-- Provided data follows --

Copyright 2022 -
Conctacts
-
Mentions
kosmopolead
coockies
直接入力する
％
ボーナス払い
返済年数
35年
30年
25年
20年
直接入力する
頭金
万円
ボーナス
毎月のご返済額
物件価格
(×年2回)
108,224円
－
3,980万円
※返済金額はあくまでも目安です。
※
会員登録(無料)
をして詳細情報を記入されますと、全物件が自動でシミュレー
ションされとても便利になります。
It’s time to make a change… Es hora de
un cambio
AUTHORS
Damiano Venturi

-- Provided data concluded --
-- Provided data follows --

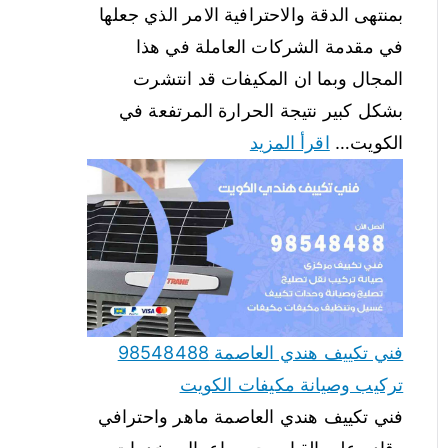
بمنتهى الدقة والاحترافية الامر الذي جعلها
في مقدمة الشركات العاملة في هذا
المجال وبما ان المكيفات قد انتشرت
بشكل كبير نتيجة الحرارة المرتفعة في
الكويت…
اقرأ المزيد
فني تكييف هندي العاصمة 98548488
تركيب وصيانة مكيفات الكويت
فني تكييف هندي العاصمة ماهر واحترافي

-- Provided data concluded --

_Brief_
Find each line in the material above that carries the string "العاصمة", and copy it.

_Expected answer_
فني تكييف هندي العاصمة 98548488
فني تكييف هندي العاصمة ماهر واحترافي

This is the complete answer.